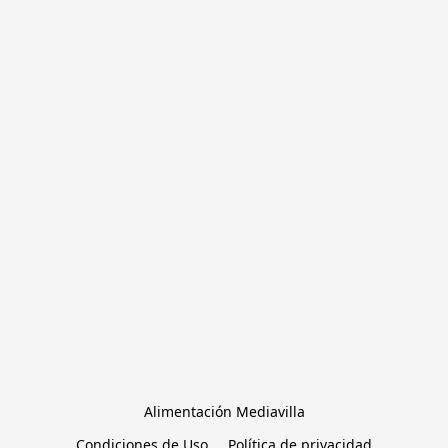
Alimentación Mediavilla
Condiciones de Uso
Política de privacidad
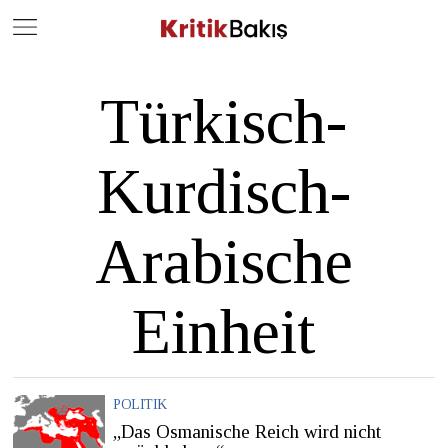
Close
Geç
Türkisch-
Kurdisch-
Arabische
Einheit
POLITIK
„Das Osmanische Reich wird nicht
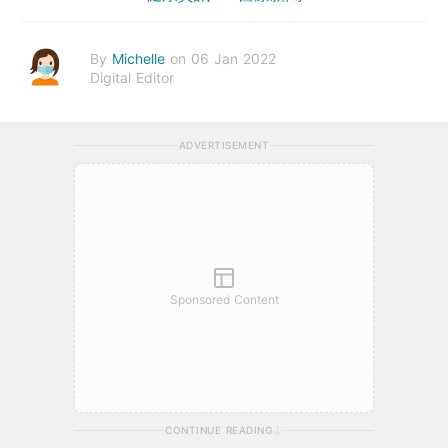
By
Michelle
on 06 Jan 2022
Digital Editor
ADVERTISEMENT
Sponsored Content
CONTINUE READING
=-=-=-=-=
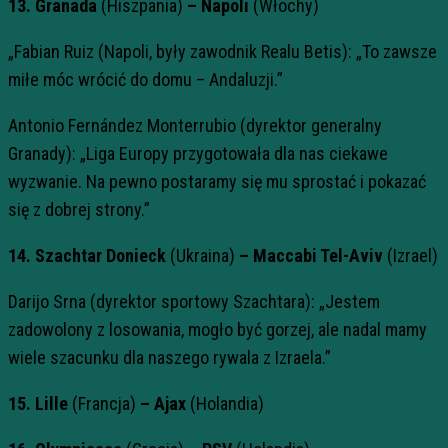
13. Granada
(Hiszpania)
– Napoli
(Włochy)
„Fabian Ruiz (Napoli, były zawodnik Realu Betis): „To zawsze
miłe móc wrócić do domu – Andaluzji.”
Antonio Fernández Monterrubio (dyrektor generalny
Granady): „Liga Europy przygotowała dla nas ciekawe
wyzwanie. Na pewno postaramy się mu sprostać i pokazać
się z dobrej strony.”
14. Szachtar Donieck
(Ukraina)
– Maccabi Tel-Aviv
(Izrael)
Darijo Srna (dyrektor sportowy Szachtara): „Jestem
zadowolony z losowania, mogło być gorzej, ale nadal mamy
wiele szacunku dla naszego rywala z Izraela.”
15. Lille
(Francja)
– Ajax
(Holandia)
=-=-=-=-=
== What the exercise asks ==
Set the pictures aside and reproduce exactly the lines above, from the line holding "Alimentación Mediavilla" through the line holding "CONTINUE READING", both included, with nothing else.

== The completed task ==
Alimentación Mediavilla
Condiciones de Uso
Política de privacidad
Close
Geç
Türkisch-
Kurdisch-
Arabische
Einheit
POLITIK
„Das Osmanische Reich wird nicht
By
Michelle
on 06 Jan 2022
Digital Editor
ADVERTISEMENT
Sponsored Content
CONTINUE READING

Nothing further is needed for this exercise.